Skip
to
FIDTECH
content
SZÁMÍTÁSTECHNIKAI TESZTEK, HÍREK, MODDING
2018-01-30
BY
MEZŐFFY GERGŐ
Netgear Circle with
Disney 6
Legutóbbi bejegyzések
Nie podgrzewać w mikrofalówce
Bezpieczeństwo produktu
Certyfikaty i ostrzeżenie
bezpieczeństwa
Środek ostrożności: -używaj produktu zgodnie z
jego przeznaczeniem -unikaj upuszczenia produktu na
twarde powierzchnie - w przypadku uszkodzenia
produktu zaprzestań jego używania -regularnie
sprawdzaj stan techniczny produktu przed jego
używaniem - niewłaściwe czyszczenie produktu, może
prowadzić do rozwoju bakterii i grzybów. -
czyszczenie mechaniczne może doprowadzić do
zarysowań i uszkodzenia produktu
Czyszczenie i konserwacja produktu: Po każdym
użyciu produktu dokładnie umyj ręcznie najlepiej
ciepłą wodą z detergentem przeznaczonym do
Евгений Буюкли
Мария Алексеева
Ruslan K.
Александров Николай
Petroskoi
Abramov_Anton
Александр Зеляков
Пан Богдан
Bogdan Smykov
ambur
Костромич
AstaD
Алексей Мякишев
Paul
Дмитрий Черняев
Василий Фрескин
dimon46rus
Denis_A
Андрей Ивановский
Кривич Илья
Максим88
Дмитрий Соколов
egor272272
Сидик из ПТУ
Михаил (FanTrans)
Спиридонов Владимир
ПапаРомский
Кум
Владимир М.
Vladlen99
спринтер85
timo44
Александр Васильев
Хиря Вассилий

*-*-*

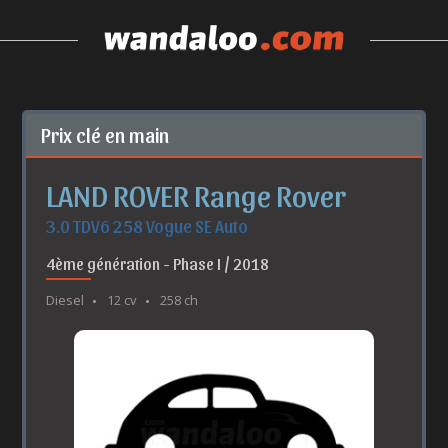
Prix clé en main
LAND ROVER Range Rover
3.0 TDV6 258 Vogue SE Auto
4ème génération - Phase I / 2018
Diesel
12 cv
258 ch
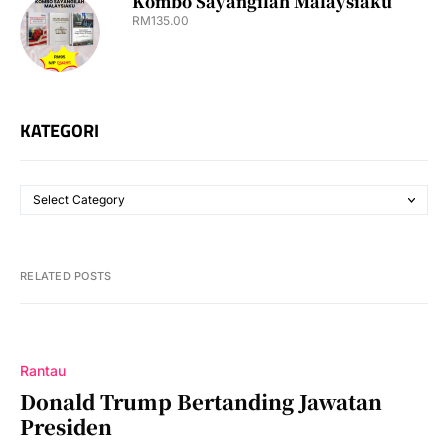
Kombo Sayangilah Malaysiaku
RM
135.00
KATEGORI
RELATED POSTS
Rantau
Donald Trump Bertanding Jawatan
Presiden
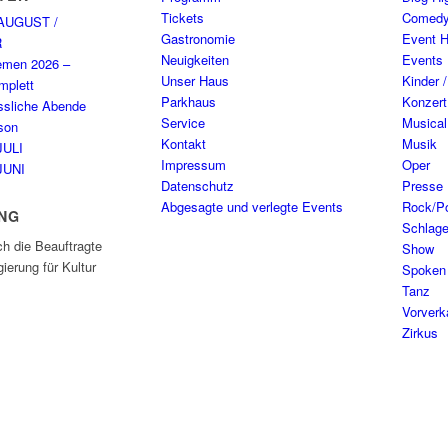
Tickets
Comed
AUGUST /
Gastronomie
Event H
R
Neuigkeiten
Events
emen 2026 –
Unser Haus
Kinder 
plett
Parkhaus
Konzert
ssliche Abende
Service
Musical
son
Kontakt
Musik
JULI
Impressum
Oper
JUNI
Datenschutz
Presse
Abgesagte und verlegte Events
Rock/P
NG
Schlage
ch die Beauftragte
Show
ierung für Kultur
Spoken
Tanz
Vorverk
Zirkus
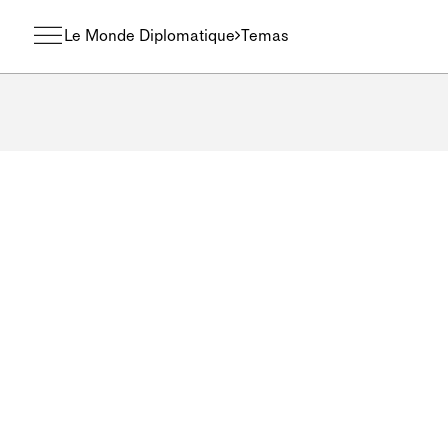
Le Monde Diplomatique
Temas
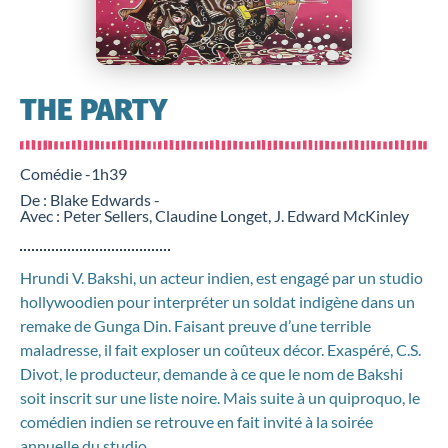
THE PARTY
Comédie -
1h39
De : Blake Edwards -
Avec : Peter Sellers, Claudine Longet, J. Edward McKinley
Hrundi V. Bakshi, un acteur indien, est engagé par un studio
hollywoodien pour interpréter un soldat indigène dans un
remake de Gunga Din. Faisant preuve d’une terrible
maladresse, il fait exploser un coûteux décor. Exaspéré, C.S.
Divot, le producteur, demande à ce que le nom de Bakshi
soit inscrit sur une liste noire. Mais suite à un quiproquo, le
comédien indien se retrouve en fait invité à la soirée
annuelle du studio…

*-*-*

**Instructions to follow**
Look above for the line containing "RELATED POSTS", then write out every line from there down to the line containing "annuelle du studio…", that line included, with no pictures.

**Task response**
RELATED POSTS
Rantau
Donald Trump Bertanding Jawatan
Presiden
Tickets
Comed
AUGUST /
Gastronomie
Event H
R
Neuigkeiten
Events
emen 2026 –
Unser Haus
Kinder 
plett
Parkhaus
Konzert
ssliche Abende
Service
Musical
son
Kontakt
Musik
JULI
Impressum
Oper
JUNI
Datenschutz
Presse
Abgesagte und verlegte Events
Rock/P
NG
Schlage
ch die Beauftragte
Show
ierung für Kultur
Spoken
Tanz
Vorverk
Zirkus
Le Monde Diplomatique
Temas
THE PARTY
Comédie -
1h39
De : Blake Edwards -
Avec : Peter Sellers, Claudine Longet, J. Edward McKinley
Hrundi V. Bakshi, un acteur indien, est engagé par un studio
hollywoodien pour interpréter un soldat indigène dans un
remake de Gunga Din. Faisant preuve d’une terrible
maladresse, il fait exploser un coûteux décor. Exaspéré, C.S.
Divot, le producteur, demande à ce que le nom de Bakshi
soit inscrit sur une liste noire. Mais suite à un quiproquo, le
comédien indien se retrouve en fait invité à la soirée
annuelle du studio…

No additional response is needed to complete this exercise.